One of the significant impacts of the mini-budget is the increase in the prices of various commodities,
including oil, gas, cigarettes, and cars. The Government has increased the General Sales Tax (GST) on
cigarettes from 65% to 100%, which will result in an increase in the prices of cigarettes. Similarly, the
GST on cars has been increased from 10% to 20%, which means that the prices of cars will also increase.
Moreover, the Government has also increased the Gas Infrastructure Development Cess (GIDC) on gas,
which is expected to lead to an increase in the prices of natural gas, fertilizer, and other products that
use gas as an input. The Government has also increased the Petroleum Levy on diesel and petrol by Rs. 4
per litre, which is expected to result in an increase in the prices of diesel and petrol.
Furthermore, the mini-budget has also imposed a regulatory duty on the import of various luxury items,
including perfumes, cosmetics, and expensive watches. The Government has also imposed a tax on the
import of mobile phones worth more than $30, which will lead to an increase in the prices of expensive
mobile phones.
The increase in the prices of these essential commodities is likely to have a significant impact on the
economy of Pakistan. It will increase the cost of living for ordinary citizens, which will reduce their
purchasing power and affect their standard of living. The increase in the prices of petroleum products
will lead to an increase in the cost of transportation, which will affect the prices of goods and services.

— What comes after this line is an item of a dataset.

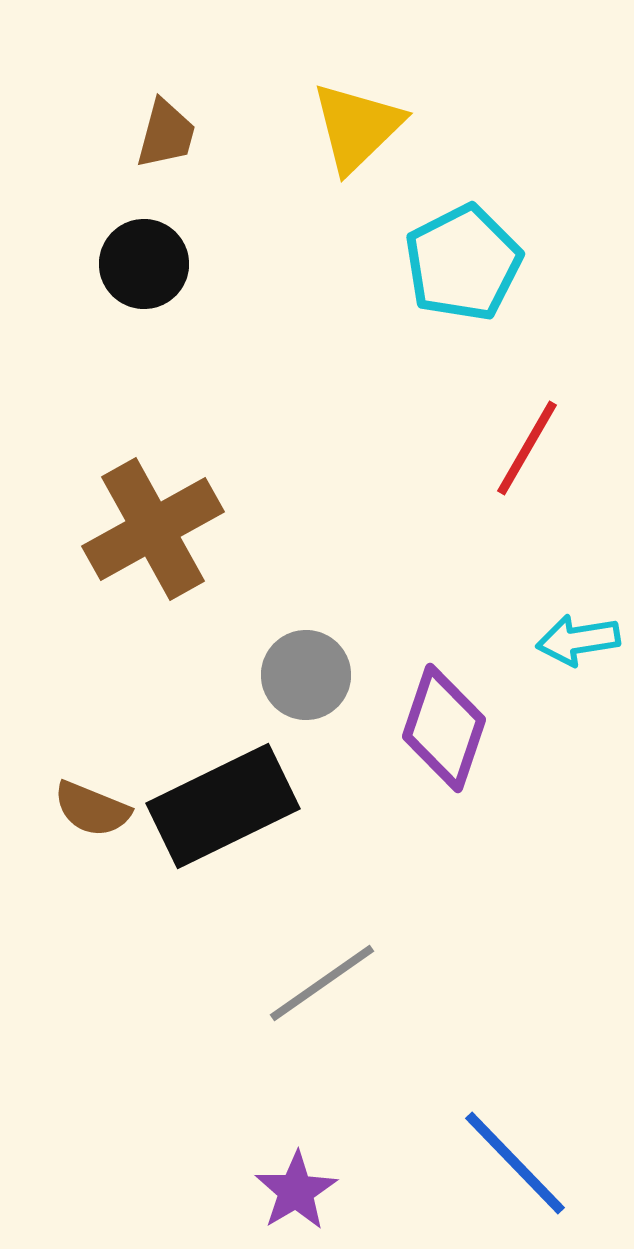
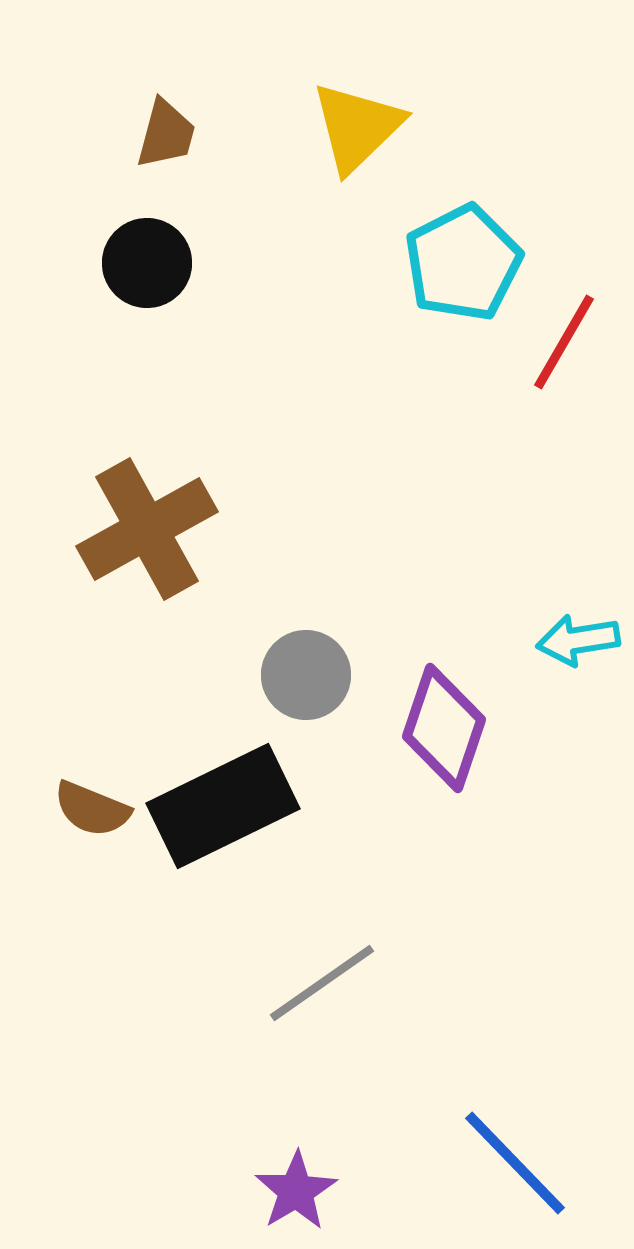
black circle: moved 3 px right, 1 px up
red line: moved 37 px right, 106 px up
brown cross: moved 6 px left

This, in turn, will lead to inflation, reducing citizens’ overall purchasing power.
Moreover, the increase in the prices of luxury items will lead to a decline in their demand, which will
negatively affect the import of such items. It will reduce the revenue of the Government, as the tax on
the import of such items is a significant source of income for the Government.

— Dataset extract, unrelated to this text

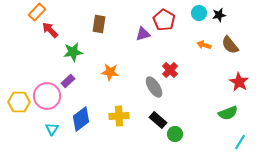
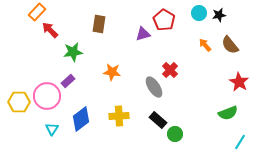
orange arrow: moved 1 px right; rotated 32 degrees clockwise
orange star: moved 2 px right
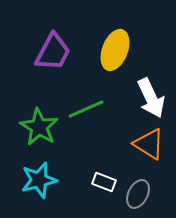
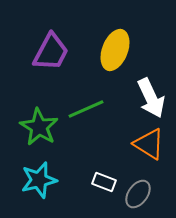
purple trapezoid: moved 2 px left
gray ellipse: rotated 8 degrees clockwise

In conclusion, the mini-budget contains measures that are aimed at enhancing the economic growth of
Pakistan. However, the increase in the prices of essential commodities may have a negative impact on
the economy in the short term. The Government needs to implement policies that will reduce the
impact of such measures on the cost of living of ordinary citizens, while also increasing revenue and
enhancing economic growth. Only then, will the economy of Pakistan be able to recover and prosper in
the long run?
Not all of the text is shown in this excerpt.